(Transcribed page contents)
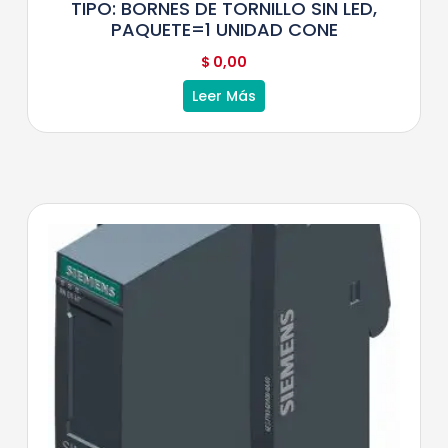
TIPO: BORNES DE TORNILLO SIN LED,
PAQUETE=1 UNIDAD CONE
$
0,00
Leer Más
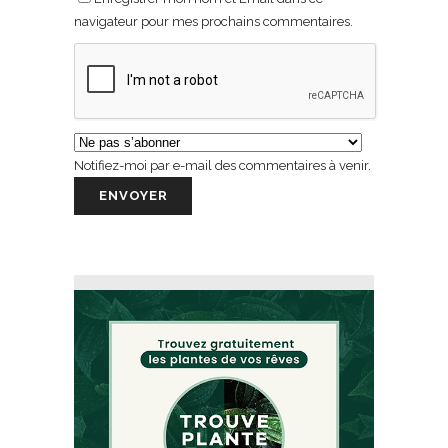
navigateur pour mes prochains commentaires.
Notifiez-moi par e-mail des commentaires à venir.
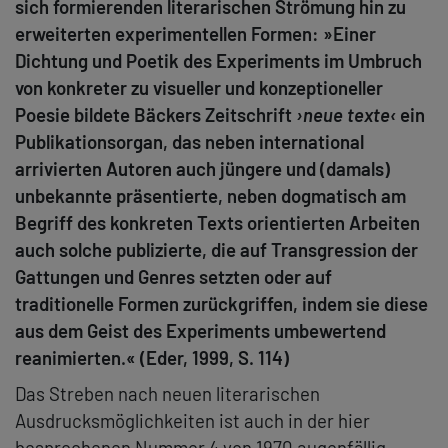
sich formierenden literarischen Strömung hin zu
erweiterten experimentellen Formen: »Einer
Dichtung und Poetik des Experiments im Umbruch
von konkreter zu visueller und konzeptioneller
Poesie bildete Bäckers Zeitschrift
›neue texte‹
ein
Publikationsorgan, das neben international
arrivierten Autoren auch jüngere und (damals)
unbekannte präsentierte, neben dogmatisch am
Begriff des konkreten Texts orientierten Arbeiten
auch solche publizierte, die auf Transgression der
Gattungen und Genres setzten oder auf
traditionelle Formen zurückgriffen, indem sie diese
aus dem Geist des Experiments umbewertend
reanimierten.« (Eder, 1999, S. 114)
Das Streben nach neuen literarischen
Ausdrucksmöglichkeiten ist auch in der hier
besprochenen Nummer 4 von 1970 augenfällig.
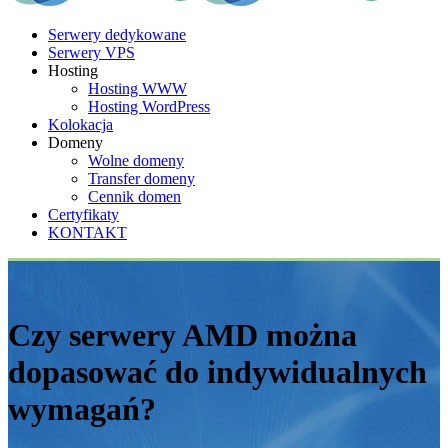
Serwery dedykowane
Serwery VPS
Hosting
Hosting WWW
Hosting WordPress
Kolokacja
Domeny
Wolne domeny
Transfer domeny
Cennik domen
Certyfikaty
KONTAKT
Czy serwery AMD można
dopasować do indywidualnych
wymagań?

> Problem to work on
Output the entries above verbatim. Omit the images.

> Task result
TIPO: BORNES DE TORNILLO SIN LED,
PAQUETE=1 UNIDAD CONE
$
0,00
Leer Más
navigateur pour mes prochains commentaires.
Notifiez-moi par e-mail des commentaires à venir.
sich formierenden literarischen Strömung hin zu
erweiterten experimentellen Formen: »Einer
Dichtung und Poetik des Experiments im Umbruch
von konkreter zu visueller und konzeptioneller
Poesie bildete Bäckers Zeitschrift
›neue texte‹
ein
Publikationsorgan, das neben international
arrivierten Autoren auch jüngere und (damals)
unbekannte präsentierte, neben dogmatisch am
Begriff des konkreten Texts orientierten Arbeiten
auch solche publizierte, die auf Transgression der
Gattungen und Genres setzten oder auf
traditionelle Formen zurückgriffen, indem sie diese
aus dem Geist des Experiments umbewertend
reanimierten.« (Eder, 1999, S. 114)
Das Streben nach neuen literarischen
Ausdrucksmöglichkeiten ist auch in der hier
besprochenen Nummer 4 von 1970 augenfällig.
Serwery dedykowane
Serwery VPS
Hosting
Hosting WWW
Hosting WordPress
Kolokacja
Domeny
Wolne domeny
Transfer domeny
Cennik domen
Certyfikaty
KONTAKT
Czy serwery AMD można
dopasować do indywidualnych
wymagań?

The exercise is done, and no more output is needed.